History

United States
- Name: USS Speedway
- Namesake: Previous name retained
- Builder: Gas Engine & Power Company and Charles L. Seabury Company, Morris Heights, the Bronx, New York
- Acquired: May 2, 1917
- Commissioned: May 3, 1917
- Fate: Returned to owner February 14, 1919
- Notes: Operated as private motorboat Speedway until 1917 and from 1919

General characteristics
- Type: Patrol vessel
- Tonnage: 15 gross register tons
- Length: 52 ft (16 m)
- Beam: 11 ft 3 in (3.43 m)
- Draft: 3 ft (0.91 m) aft
- Speed: 16 miles per hour
- Armament: 1 × 1-pounder gun; 1 × .30-caliber (7.62-mm) machine gun;

= USS Speedway =

Patrol vessel of the United States Navy

USS Speedway (SP-407) was a United States Navy patrol vessel in commission from 1917 to 1919.

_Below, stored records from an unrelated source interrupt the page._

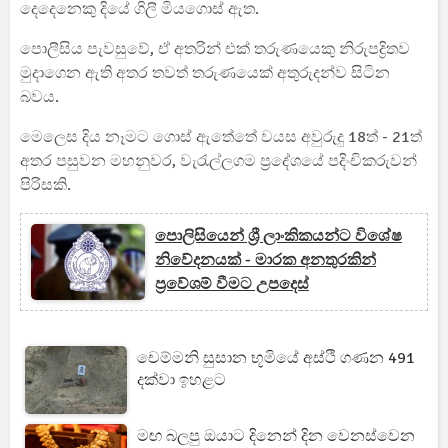
දෙදෙනෙකු දියේ ගිලී මියගොස් ඇත.
පොලීසිය පැවසුවේ, ඒ අතරින් එක් තරුණයෙකු නිරුපද්‍රිතව
මුදාගෙන ඇති අතර තවත් තරුණයෙක් අතුරුදන්ව සිටින
බවය.
මෙලෙස දිය නෑමට ගොස් ඇතේතේ වයස අවුරුදු 18ත් - 21ත්
අතර පසුවන මහනුවර, වැරැල්ලගම ප්‍රදේශයේ පදිංචිකරුවන්
පිරිසකි.
පොලිසියෙන් ශ්‍රී ලාංකිකයන්ට විශේෂ
නිවේදනයක් - මාරක අනතුරකින්
ප්‍රවේශම් වීමට උපදෙස්
චෙම්මනි සුසාන භූමියේ අස්ථි ගණන 491
දක්වා ඉහළට
මඟ බලපු ඔයාට දිනෙන් දින වෙනස්වෙන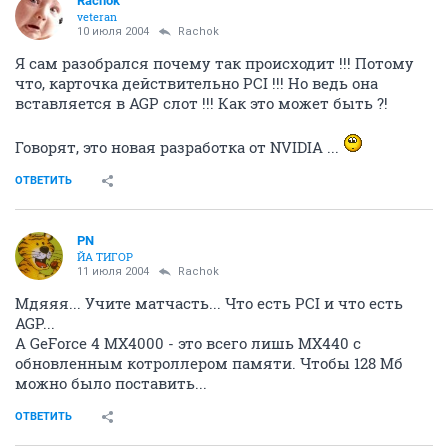
Rachok
veteran
10 июля 2004
Rachok
Я сам разобрался почему так происходит !!! Потому
что, карточка действительно PCI !!! Но ведь она
вставляется в AGP слот !!! Как это может быть ?!
Говорят, это новая разработка от NVIDIA ...
ОТВЕТИТЬ
PN
ЙА ТИГОР
11 июля 2004
Rachok
Мдяяя... Учите матчасть... Что есть PCI и что есть
AGP...
А GeForce 4 MX4000 - это всего лишь МХ440 с
обновленным котроллером памяти. Чтобы 128 Мб
можно было поставить...
ОТВЕТИТЬ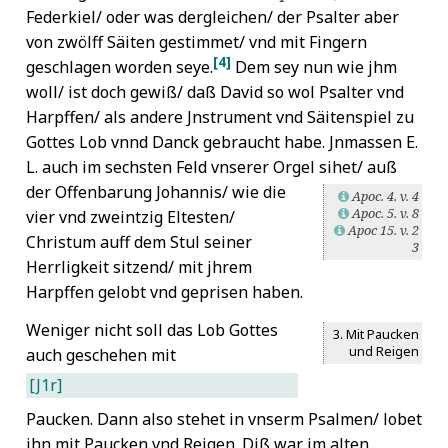
Federkiel/ oder was dergleichen/ der Psalter aber
von zwölff Säiten gestimmet/ vnd mit Fingern
[4]
geschlagen worden seye.
Dem sey nun wie jhm
woll/ ist doch gewiß/ daß David so wol Psalter vnd
Harpffen/ als andere Jnstrument vnd Säitenspiel zu
Gottes Lob vnnd Danck gebraucht habe. Jnmassen E.
L. auch im sechsten Feld vnserer Orgel sihet/ auß
der Offenbarung
Johannis/ wie die
Apoc. 4. v. 4
L
Apoc. 5. v. 8
vier vnd zweintzig Eltesten/
L
Apoc 15. v. 2
L
Christum auff dem Stul seiner
3
Herrligkeit sitzend/ mit jhrem
Harpffen gelobt vnd geprisen haben.
Weniger nicht soll das Lob Gottes
3. Mit Paucken
und Reigen
auch geschehen mit
[J1r]
Paucken. Dann also stehet in vnserm Psalmen/ lobet
jhn mit Paucken vnd Reigen. Diß war im alten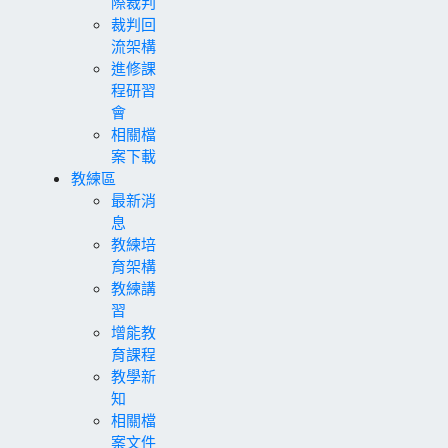
際裁判
裁判回
流架構
進修課
程研習
會
相關檔
案下載
教練區
最新消
息
教練培
育架構
教練講
習
增能教
育課程
教學新
知
相關檔
案文件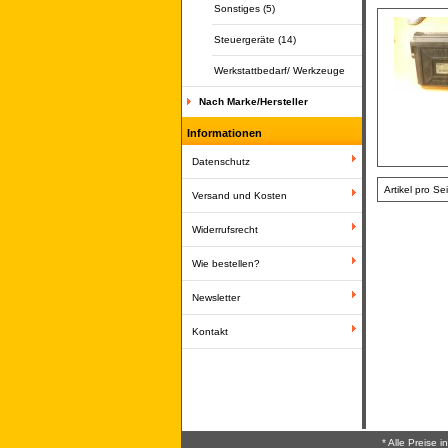
Sonstiges (5)
Steuergeräte (14)
Werkstattbedarf/ Werkzeuge
Nach Marke/Hersteller
Informationen
Datenschutz
Artikel pro Se
Versand und Kosten
Widerrufsrecht
Wie bestellen?
Newsletter
Kontakt
* Alle Preise 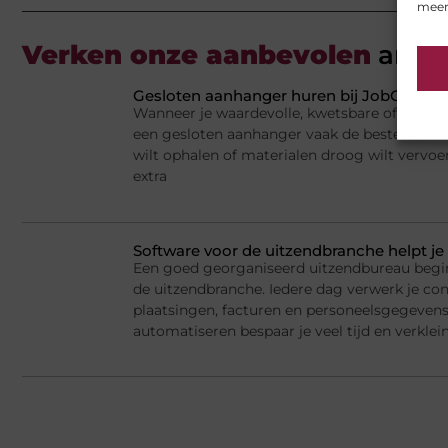
meer
Verken onze aanbevolen
artik
Gesloten aanhanger huren bij JobCar: veil
Wanneer je waardevolle, kwetsbare of weersge
een gesloten aanhanger vaak de beste keuze.
wilt ophalen of materialen droog wilt vervoe
extra
Software voor de uitzendbranche helpt je 
Een goed georganiseerd uitzendbureau begi
de uitzendbranche. Iedere dag verwerk je cont
plaatsingen, facturen en personeelsgegeven
automatiseren bespaar je veel tijd en verklein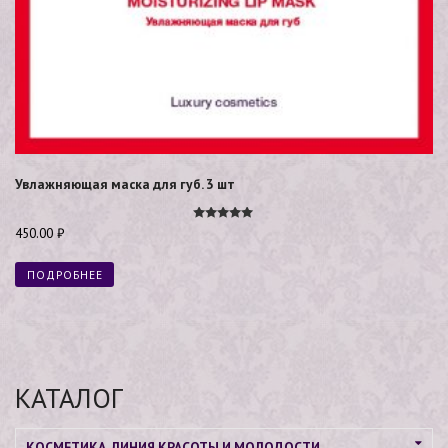
Увлажняющая маска для губ. 3 шт
Оценка
450.00
₽
5.00
из 5
ПОДРОБНЕЕ
КАТАЛОГ
КОСМЕТИКА. ЛИНИЯ КРАСОТЫ И МОЛОДОСТИ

Speedway was built as a private motorboat of the same name by the Gas Engine & Power Company and the Charles L. Seabury Company at Morris Heights in the Bronx, New York.
On May 2, 1917, the U.S. Navy acquired her under a free lease from her owner, W. Blair of New York City, for use as a section patrol boat during World War I. She was commissioned as USS Speedway (SP-407) on May 3.

Speedway served on patrol duties along the Mid-Atlantic coast of the United States through the end of World War I. The Navy returned her to her owner on February 14, 1919.